Planets

Where can I find information about the different planets in our solar system?

Image: [no title] by NASA on Stocksnap.io

Entry last updated: 29/07/21

Introduction

Planets are round objects that move in circles around stars. There are 8 planets in our solar system (including Earth), and 5 dwarf planets. These planets move around our star, which we call the Sun.

The planets

Here is a list of planets in our solar system.

Mercury: Closest to the Sun, this planet gets both very hot and very cold.

Venus: The brightest planet in the solar system.

Earth: The third planet from the Sun and our home - it's unique in many ways.

Mars: Sometimes called the ’red planet’ because it’s tinted red by iron oxide.

Jupiter: The largest planet, more than 300 times larger than the Earth.

Saturn: The second largest planet, which is surrounded by rings.

Uranus: The seventh planet from the sun, with 27 moons (that we know of).

Neptune: The planet farthest away from the sun.

Dwarf planets: Pluto, Ceres, Eris, Makemake and Haumea.

Facts and pictures

There are some great websites that have useful and reliable information about the planets, even though they are so far away! A lot of this information has been collected by satellites and spacecraft that are sent into space to find out more about planets and how the solar system works.

Solar System Exploration

This is a website run by NASA which has some awesome pictures and facts about our solar system. NASA is an overseas government organisation that researches and explores space.
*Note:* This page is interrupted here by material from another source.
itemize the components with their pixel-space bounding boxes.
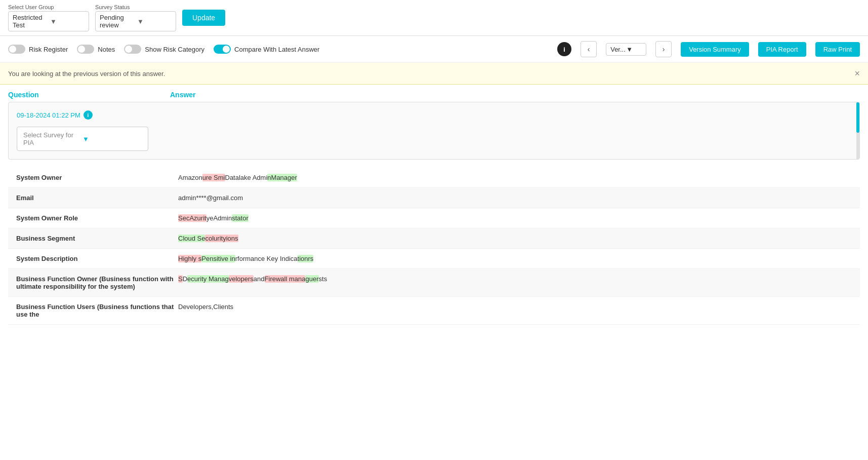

  • Select the Planets topic.
  • Choose the planet you are interested in.
  • We liked the About Planets topic which shows our whole solar system.

Ask an Astronomer

This website is supported by NASA and has some great answers to astronomy questions.

  • Keep going down the page until you find the planet you're looking for.
  • Choose a question to explore your planet eg Is there life on Mars?
  • Explore this site to find the answers to lots of questions about space and about each of the planets.
Tips: We like sites that are from government or other reputable organisations, because we can trust the information. You can sometimes tell these sites by their web address – they might have .gov or .edu in their address – or by looking at their About us or Contact pages.

Windows to the Universe

This website is written by science teachers. It is a great place for questions about space and has lots of useful facts.

Planets for Kids

This website has been created for kids and has lots of interesting facts and statistics about planets, moons and the sun.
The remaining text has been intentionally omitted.